Usually, the high-order bit of the index field is used for the hashing and rehashing functions. As bit flipping is used as the rehashing (or second hashing function), the tag fields of two addresses may be identical, even though they vary in the high-order bit. To avoid this, the higher-order bit of the index field is added to the tag. This scheme is assumed to be in place whenever bit flipping is used.
While, the HR cache functions simply as above, it has a serious drawback. A rehash is attempted after every first-time miss, which can replace potentially useful data in the rehashed location, even when the primary location had a potentially inactive block. This effect where inactive data may be swapped out, when useful data is clobbered, is called secondary thrashing by Agarwal et al. [2].
In the CA cache, the key to implementing column associativity effectively is inhibiting a rehash access if the location reached by the first-time access itself contains a rehashed data block. Every cache set contains an extra bit which indicates whether the set is a rehashed location, that is, whether the data in this set is indexed by f[a]. When a cache set must be replaced, a rehashed location is always chosen--immediately if possible. If the first time access is a miss, then the rehashed-location bit of that set is checked. If it has been set to one, then no rehash access will be attempted, and the data retrieved from memory is placed in that location. Then the rehash bit is reset to zero to indicate that the data in this set is to be indexed by b[a] in the future. On the other hand, if the rehash bit is already a zero, then upon a first-time miss the rehash access will continue. It is to be noted that if the second-time miss occurs, then the set whose data will be replaced is again a rehashed location, as desired. At start-up, all of the empty cache locations should have their rehash bits set to one.

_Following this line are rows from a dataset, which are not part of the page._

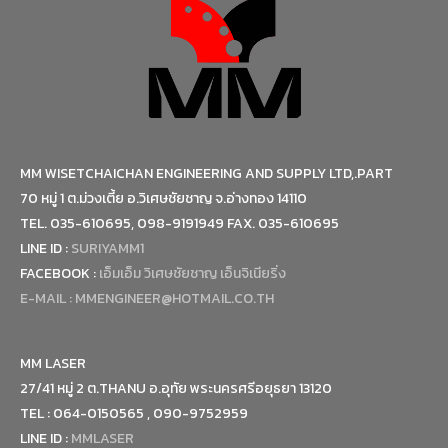
MM WISETCHAICHAN ENGINEERING AND SUPPLY LTD,.PART
70 หมู่ 1 ต.ม่วงเตี้ย อ.วิเศษชัยชาญ จ.อ่างทอง 14110
TEL. 035-610695, 098-9191949 FAX. 035-610695
LINE ID :
SURIYAMM1
FACEBOOK :
เอ็มเอ็ม วิเศษชัยชาญ เอ็นจิเนียริ่ง
E-MAIL :
MMENGINEER@HOTMAIL.CO.TH
MM LASER
27/41 หมู่ 2 ต.THANU อ.อุทัย พระนครศรีอยุธยา 13120
TEL : 064-0150565 , 090-9752959
LINE ID :
MMLASER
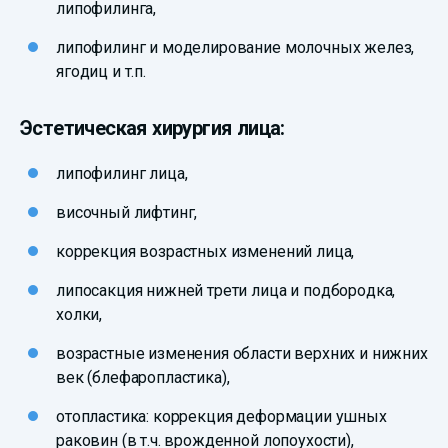
липофилинга,
липофилинг и моделирование молочных желез,
ягодиц и т.п.
Эстетическая хирургия лица:
липофилинг лица,
височный лифтинг,
коррекция возрастных изменений лица,
липосакция нижней трети лица и подбородка,
холки,
возрастные изменения области верхних и нижних
век (блефаропластика),
отопластика: коррекция деформации ушных
раковин (в т.ч. врожденной лопоухости),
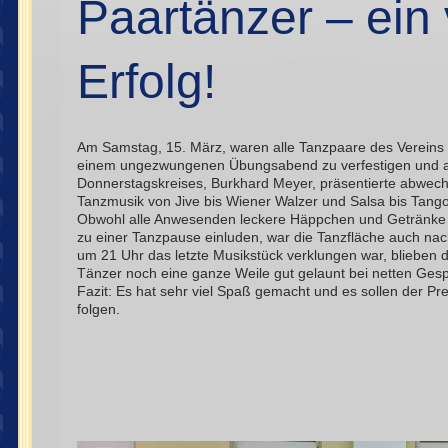
Paartänzer – ein 
Erfolg!
Am Samstag, 15. März, waren alle Tanzpaare des Vereins 
einem ungezwungenen Übungsabend zu verfestigen und a
Donnerstagskreises, Burkhard Meyer, präsentierte abwech
Tanzmusik von Jive bis Wiener Walzer und Salsa bis Tang
Obwohl alle Anwesenden leckere Häppchen und Getränke 
zu einer Tanzpause einluden, war die Tanzfläche auch nach
um 21 Uhr das letzte Musikstück verklungen war, blieben 
Tänzer noch eine ganze Weile gut gelaunt bei netten Gesp
Fazit: Es hat sehr viel Spaß gemacht und es sollen der P
folgen.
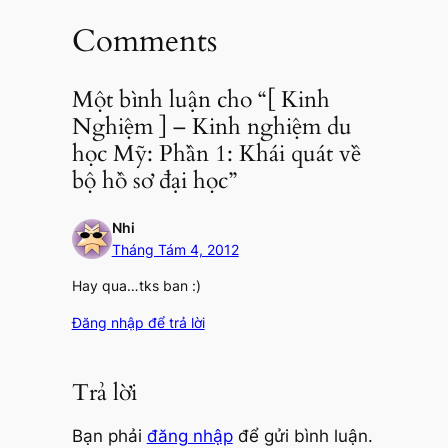
Comments
Một bình luận cho “[ Kinh
Nghiệm ] – Kinh nghiệm du
học Mỹ: Phần 1: Khái quát về
bộ hồ sơ đại học”
Nhi
Tháng Tám 4, 2012
Hay qua…tks ban :)
Đăng nhập để trả lời
Trả lời
Bạn phải
đăng nhập
để gửi bình luận.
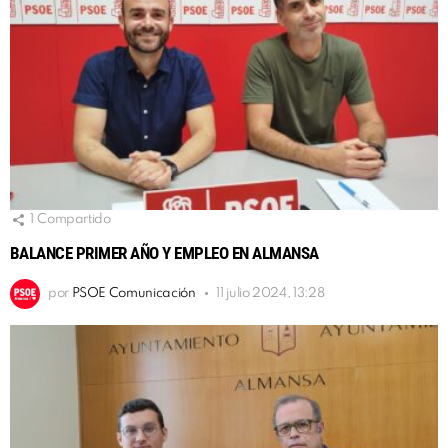
1
Compartido
BALANCE PRIMER AÑO Y EMPLEO EN ALMANSA
por
PSOE Comunicación
11 julio 2024, 13:28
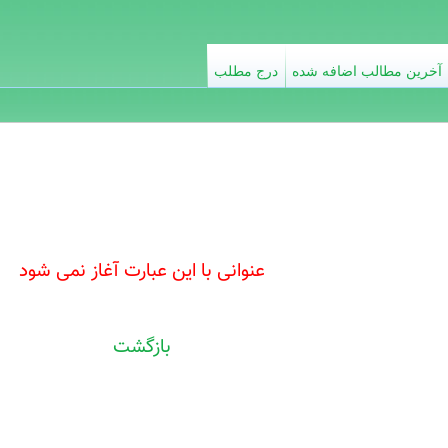
آخرین مطالب اضافه شده
درج مطلب
عنوانی با این عبارت آغاز نمی شود
بازگشت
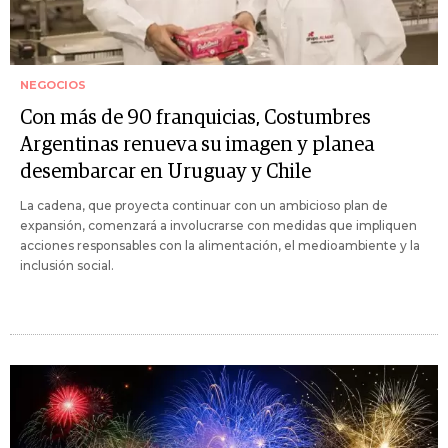
NEGOCIOS
Con más de 90 franquicias, Costumbres
Argentinas renueva su imagen y planea
desembarcar en Uruguay y Chile
La cadena, que proyecta continuar con un ambicioso plan de
expansión, comenzará a involucrarse con medidas que impliquen
acciones responsables con la alimentación, el medioambiente y la
inclusión social.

The CA cache does not use the LRU replacement policy, but with the rehash bit has a high hit first-time hit rate. Calder et al. in their Predictive Sequential Associative cache (PSA) [1] show the failure of the CA cache, on a particular scheme of accesses, and argue that the LRU-replacement policy is the best to minimize misses. They put forward the PSA cache, which follows the LRU-replacement policy as in the MRU cache [4]. The MRU cache needs the MRU-information in advance to access the most recently used block directly. The PSA cache predicts the index a few cycles earlier using different mechanisms and reads the MRU-information.